Pertama, Ikhtilaf adalah Sebuah Otoritas.
Artinya berbeda pendapat dalam masalah agama bukanlah ruang atau ladang luas yang diperkenankan untuk semua kalangan; kaum awam maupun kaum terpelajar. Perbedaan hendaknya diberikan kepada orang-orang yang mempunyai kapabilitas ilmu agama yang mumpuni dan ekseptibilitas yang diakui. Tidak semua orang boleh menyatakan pendapatnya sehubungan dengan masalah agama. Sangatlah riskan kalau setiap orang yang tidak kapabel dan akseptebel diberi ruangan untuk berpendapat dalam masalah agama. Sebagai contoh, dalam disiplin ilmu fiqih, kita mengenal istilah ijtihad atau mujtahid. Seorang yang sudah sampai pada peringkat ijtihad dipersilahkan memberikan pandangannya sehubungan dengan hukum-hukum taklif; halal, haram, wajib dll. Tetapi yang belum sampai pada peringkat itu, maka bertaqlid kepada mujtahid
(9).

Mengembangkan ilmu agama, baik teologi, filsafat, fiqih, tafsir dan ilmu hadis harus terus dipertahankan karena tanpa itu agama Islam akan sulit berhadapan dengan perkembangan ilmu saintis yang pesat dan menakjubkan. Kami akan berikan contoh, sekiranya ulama fiqih hanya berpegangan pada kitab-kitab fiqih klasik ( baca: kitab kuning) seperti Fathul Wahhab, Fathul Qarib dan lainnya yang ditulis puluhan atau ratusan tahun silam, untuk menyelesaikan masalah hukum, misalnya sholat di bulan, bayi tabung, kloning dan lainnya, maka jelas kitab-kitab itu tidak akan memberikan jawaban apapun, karena kitab-kitab itu tidak lain dari kumpulan fatwa-fatwa yang disesuaikan dengan ruang dan waktu penulisannya. Ilmu fiqih harus dinamis dan mampu memberikan jawaban yang pas terhadap problema-problema hukum kontemporer dan modern, sehingga untuk itu, diperlukan ijtihad setiap waktu.
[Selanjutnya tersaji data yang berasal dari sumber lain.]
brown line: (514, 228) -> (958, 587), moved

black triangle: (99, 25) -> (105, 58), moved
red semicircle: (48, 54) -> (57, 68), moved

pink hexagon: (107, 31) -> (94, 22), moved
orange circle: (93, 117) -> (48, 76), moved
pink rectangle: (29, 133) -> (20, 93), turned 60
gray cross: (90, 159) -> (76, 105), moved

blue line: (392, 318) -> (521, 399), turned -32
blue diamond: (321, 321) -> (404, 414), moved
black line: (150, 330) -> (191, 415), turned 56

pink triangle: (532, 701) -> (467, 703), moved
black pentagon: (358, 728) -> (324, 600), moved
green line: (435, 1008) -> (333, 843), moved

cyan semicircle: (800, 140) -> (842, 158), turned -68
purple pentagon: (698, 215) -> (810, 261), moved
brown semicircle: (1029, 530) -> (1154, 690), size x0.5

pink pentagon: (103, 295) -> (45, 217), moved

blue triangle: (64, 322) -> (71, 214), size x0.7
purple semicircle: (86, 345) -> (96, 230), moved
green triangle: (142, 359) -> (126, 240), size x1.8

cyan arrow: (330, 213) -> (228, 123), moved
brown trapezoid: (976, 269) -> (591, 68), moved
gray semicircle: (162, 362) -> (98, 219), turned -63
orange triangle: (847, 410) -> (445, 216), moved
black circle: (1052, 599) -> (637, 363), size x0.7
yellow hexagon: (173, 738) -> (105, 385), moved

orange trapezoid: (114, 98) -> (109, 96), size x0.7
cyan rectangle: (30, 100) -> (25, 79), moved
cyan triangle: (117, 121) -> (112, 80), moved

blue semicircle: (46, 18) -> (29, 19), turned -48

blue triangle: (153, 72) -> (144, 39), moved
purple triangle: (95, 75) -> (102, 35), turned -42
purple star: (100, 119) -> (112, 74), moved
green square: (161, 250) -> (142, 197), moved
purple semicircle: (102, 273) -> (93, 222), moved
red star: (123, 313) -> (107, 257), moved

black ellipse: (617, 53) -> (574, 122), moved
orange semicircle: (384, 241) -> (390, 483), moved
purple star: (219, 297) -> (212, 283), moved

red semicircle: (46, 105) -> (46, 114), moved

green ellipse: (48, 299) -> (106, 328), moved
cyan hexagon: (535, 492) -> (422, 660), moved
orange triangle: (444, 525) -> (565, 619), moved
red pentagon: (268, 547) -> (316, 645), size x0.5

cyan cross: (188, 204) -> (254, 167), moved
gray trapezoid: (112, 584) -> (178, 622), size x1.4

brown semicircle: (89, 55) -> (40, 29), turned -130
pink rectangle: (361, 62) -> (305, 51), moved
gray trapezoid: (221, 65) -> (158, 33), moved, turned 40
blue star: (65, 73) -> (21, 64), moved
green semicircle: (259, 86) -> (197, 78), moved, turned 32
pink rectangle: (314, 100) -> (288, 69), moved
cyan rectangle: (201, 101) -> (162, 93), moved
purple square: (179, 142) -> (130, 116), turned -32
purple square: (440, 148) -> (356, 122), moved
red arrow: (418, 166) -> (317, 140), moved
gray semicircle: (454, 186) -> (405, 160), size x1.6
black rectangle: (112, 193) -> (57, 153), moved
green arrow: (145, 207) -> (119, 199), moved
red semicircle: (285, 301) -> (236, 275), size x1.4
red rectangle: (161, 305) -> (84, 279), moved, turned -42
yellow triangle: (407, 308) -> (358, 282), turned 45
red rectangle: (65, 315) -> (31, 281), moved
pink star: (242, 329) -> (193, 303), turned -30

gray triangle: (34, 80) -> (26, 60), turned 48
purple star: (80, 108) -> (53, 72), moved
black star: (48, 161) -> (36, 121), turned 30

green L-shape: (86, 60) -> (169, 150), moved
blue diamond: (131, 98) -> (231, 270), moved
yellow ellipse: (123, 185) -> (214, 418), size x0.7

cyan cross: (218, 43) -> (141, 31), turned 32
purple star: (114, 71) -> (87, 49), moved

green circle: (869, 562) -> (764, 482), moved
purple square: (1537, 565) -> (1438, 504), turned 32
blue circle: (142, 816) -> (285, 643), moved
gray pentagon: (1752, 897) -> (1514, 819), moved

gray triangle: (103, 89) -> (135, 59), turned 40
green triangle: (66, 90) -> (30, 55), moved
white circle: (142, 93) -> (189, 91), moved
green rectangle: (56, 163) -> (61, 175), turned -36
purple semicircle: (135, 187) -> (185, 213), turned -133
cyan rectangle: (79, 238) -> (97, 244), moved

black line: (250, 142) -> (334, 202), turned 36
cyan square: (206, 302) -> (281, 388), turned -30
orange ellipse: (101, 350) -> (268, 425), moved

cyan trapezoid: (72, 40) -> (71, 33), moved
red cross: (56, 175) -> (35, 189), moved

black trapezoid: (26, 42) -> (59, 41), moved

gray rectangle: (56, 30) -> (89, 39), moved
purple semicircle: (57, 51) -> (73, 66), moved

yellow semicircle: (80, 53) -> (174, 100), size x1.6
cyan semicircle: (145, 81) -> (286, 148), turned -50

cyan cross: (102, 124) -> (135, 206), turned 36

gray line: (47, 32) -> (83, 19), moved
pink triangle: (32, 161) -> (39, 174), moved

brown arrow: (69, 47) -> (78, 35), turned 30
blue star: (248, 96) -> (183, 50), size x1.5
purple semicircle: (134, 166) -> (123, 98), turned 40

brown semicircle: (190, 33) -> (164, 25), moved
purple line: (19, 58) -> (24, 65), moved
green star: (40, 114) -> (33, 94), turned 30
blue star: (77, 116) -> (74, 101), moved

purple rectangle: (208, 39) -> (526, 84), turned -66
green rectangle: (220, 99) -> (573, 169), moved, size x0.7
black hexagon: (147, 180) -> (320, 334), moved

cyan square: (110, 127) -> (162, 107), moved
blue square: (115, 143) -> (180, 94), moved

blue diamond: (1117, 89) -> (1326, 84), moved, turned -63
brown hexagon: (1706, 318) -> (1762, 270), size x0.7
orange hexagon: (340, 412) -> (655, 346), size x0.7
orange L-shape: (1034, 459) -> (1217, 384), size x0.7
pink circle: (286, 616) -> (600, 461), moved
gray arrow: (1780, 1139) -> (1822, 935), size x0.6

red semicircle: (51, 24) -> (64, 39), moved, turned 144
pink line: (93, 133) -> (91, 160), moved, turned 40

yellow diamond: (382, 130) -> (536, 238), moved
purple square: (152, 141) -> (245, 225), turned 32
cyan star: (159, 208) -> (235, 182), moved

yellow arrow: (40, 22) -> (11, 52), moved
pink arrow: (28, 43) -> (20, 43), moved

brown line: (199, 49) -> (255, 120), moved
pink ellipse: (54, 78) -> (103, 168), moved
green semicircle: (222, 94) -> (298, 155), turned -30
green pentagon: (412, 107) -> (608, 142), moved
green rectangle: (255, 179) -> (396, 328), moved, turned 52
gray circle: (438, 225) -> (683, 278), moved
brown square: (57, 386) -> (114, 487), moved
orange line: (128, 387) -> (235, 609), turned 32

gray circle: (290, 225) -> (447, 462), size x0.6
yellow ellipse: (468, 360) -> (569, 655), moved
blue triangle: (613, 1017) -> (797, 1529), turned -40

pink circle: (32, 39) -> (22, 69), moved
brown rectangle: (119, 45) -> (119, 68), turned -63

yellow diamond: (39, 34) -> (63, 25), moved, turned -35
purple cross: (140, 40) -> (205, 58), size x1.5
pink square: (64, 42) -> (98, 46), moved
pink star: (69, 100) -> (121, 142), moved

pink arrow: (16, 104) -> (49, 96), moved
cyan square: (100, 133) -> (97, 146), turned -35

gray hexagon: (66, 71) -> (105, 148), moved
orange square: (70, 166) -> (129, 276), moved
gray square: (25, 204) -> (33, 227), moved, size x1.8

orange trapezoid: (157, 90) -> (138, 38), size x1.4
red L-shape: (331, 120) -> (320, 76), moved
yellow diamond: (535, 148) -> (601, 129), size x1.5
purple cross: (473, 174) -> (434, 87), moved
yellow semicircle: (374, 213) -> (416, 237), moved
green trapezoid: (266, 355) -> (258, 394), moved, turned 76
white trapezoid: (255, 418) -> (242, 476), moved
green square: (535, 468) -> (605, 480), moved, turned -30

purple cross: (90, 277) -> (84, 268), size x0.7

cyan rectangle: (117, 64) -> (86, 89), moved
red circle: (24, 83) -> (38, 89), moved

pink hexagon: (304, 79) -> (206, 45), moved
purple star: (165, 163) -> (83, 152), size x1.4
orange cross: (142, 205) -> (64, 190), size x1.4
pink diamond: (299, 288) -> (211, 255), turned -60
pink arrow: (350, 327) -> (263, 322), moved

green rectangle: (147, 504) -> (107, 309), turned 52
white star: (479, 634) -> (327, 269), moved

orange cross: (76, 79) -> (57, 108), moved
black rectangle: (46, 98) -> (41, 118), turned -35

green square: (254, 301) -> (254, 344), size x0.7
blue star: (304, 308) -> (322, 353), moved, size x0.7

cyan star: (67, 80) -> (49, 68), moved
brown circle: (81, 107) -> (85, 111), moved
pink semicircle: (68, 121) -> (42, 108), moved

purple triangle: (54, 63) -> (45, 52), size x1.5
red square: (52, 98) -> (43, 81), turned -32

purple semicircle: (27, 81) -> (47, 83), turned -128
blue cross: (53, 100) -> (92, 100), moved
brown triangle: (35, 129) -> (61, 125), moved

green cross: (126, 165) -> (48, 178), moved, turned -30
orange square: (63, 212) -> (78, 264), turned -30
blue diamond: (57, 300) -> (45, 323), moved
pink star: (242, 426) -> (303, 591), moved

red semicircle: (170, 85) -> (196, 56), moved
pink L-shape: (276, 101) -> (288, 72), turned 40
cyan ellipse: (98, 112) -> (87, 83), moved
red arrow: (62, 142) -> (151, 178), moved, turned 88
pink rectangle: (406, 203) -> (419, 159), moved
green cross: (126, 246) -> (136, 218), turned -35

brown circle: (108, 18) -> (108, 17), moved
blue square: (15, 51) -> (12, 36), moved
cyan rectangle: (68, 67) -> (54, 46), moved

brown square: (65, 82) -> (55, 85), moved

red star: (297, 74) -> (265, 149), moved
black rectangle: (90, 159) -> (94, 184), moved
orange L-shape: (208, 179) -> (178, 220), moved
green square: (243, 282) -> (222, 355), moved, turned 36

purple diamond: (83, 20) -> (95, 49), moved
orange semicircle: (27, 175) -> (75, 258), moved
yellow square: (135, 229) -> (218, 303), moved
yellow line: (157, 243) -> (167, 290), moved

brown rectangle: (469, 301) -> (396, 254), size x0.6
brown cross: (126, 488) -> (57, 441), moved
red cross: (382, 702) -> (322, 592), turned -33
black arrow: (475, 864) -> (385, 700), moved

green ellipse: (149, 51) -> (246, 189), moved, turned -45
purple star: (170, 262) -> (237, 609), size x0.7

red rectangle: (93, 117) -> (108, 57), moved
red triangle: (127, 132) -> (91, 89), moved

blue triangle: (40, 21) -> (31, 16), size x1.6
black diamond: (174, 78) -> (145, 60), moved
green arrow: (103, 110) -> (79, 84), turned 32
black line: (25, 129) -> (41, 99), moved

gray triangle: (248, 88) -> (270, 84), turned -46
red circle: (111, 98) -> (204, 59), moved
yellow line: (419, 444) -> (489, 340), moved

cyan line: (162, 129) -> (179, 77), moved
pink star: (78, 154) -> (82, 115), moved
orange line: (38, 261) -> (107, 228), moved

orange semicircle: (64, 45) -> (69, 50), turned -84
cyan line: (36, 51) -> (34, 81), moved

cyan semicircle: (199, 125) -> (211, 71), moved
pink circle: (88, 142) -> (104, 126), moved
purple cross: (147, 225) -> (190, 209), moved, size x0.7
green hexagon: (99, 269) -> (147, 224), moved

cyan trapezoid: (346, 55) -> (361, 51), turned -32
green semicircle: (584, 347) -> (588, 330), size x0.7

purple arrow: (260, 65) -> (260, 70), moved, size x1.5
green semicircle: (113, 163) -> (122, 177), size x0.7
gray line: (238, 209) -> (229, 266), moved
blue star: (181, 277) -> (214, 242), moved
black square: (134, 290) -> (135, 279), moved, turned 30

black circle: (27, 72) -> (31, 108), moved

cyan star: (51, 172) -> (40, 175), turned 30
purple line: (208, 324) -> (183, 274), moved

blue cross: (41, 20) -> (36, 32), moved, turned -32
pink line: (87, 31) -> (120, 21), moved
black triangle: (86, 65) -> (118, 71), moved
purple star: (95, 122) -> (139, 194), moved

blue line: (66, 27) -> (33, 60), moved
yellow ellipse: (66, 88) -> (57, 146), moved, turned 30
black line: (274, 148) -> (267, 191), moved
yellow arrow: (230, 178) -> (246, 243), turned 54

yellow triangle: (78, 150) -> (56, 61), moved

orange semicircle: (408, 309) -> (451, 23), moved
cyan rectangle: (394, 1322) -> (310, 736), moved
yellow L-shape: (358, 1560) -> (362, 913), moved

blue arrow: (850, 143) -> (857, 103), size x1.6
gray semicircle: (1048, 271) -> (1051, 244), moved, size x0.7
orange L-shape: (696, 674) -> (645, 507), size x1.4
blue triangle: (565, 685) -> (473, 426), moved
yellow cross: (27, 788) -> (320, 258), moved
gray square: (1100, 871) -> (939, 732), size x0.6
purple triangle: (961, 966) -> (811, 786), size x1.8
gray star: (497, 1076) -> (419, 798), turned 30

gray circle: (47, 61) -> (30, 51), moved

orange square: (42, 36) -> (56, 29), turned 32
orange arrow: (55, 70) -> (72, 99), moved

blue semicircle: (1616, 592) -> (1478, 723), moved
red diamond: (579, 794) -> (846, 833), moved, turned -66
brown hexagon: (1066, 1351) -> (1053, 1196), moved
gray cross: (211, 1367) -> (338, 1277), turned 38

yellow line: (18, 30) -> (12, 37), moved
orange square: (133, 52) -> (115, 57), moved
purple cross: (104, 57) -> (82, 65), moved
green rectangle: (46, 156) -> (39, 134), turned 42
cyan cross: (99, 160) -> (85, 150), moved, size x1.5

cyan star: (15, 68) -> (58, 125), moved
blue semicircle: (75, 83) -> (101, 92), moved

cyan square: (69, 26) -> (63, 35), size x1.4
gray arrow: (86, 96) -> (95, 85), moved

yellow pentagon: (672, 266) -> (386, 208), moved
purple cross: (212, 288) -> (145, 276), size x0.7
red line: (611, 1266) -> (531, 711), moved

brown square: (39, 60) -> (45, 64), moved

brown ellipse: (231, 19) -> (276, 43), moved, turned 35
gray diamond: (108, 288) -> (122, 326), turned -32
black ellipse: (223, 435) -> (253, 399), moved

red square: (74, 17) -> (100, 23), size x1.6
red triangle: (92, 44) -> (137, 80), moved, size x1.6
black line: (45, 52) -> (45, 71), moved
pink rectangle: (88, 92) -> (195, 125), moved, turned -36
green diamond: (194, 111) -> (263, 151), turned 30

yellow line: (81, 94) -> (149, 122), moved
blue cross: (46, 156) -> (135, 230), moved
Demikian pula dalam kajian teologis (kalam), ada sanggahan-sanggahan yang dikemukakan sehubungan dengan ketuhanan, al Qur'an, hari akhirat dan lainnya. Semua itu menuntut para ahli kalam untuk menjawab. Misalnya, bagaimana mungkin al Qur'an yang terbatas jumlah ayat dan suratnya dapat menjawab problema-problema kehidupan yang terus bermunculan dan tidak terbatas ?. Tentu untuk menjawab sejenis sanggahan in tidak cukup dengan membuka kembali buku-buku kalam yang telah ditulis beberapa tahun yang lalu seperti Tajrid al I'tiqad, Tawhid al Dasuqi dan lainnya. Demikian pula ilmu filsafat, tafsir dan hadis.

Ala kulli hal, perlu adanya pengembangan ilmu agama demi menjaga dinamika ajaran Islam dan agar Islam tidak menjadi giliran berikutnya, setelah agama kristen, ditinggalkan oleh ilmu pengetahuan. Tentu, tanggung jawab ini harus dipikul oleh para mujathid pada setiap disiplin ilmu-ilmu itu. Munculnya perbedaan pendapat antara para ahli sebagai akibat dari tuntutan berijtihad harus dieliminir agar tidak jatuh pada kaum awam yang cenderung bersikap hitam-putih dalam menilai permasalahan, dan agar tidak dimanfaatkan oleh kepentingan-kepentingan politik. Perbedaan pendapat itu jika sampai kepada kaum awam atau ditunggangi kepentingan politik, maka yang muncul adalah perpecahan dan permusuhan. Ibnu Kholdun berkata,
" Pada mulanya perselisihan antara golongan-golonngan Islam hanya perselisihan ilmiah, dan perbedaan tidak lebih dari satu pendapat mengkritik pendapat yang lain, dan urusan mereka berjalan seperti itu. Tetapi hal itu berubah ketika arus perpecahan meluas dan perbedaan menyentuh masyarakat karena faktor politis yang menghendaki agar umat tidak berada pada satu pendapat "
(10)

Para ahli dituntut untuk bersikap arif dan tidak berkeinginan untuk menonjolkan diri dengan gagasan baru demi popularitas. Perbedaan pendapat dan memunculkan gagasan baru harus dibatasi pada lingkaran para ahli saja untuk didiskusikan dan dikembangkan. Jika perbedaan itu demikian adanya, maka akan membawa berkah dan rahmat, karena hal itu mendorong ulama untuk terus mengembangkan ilmu-ilmu Islam.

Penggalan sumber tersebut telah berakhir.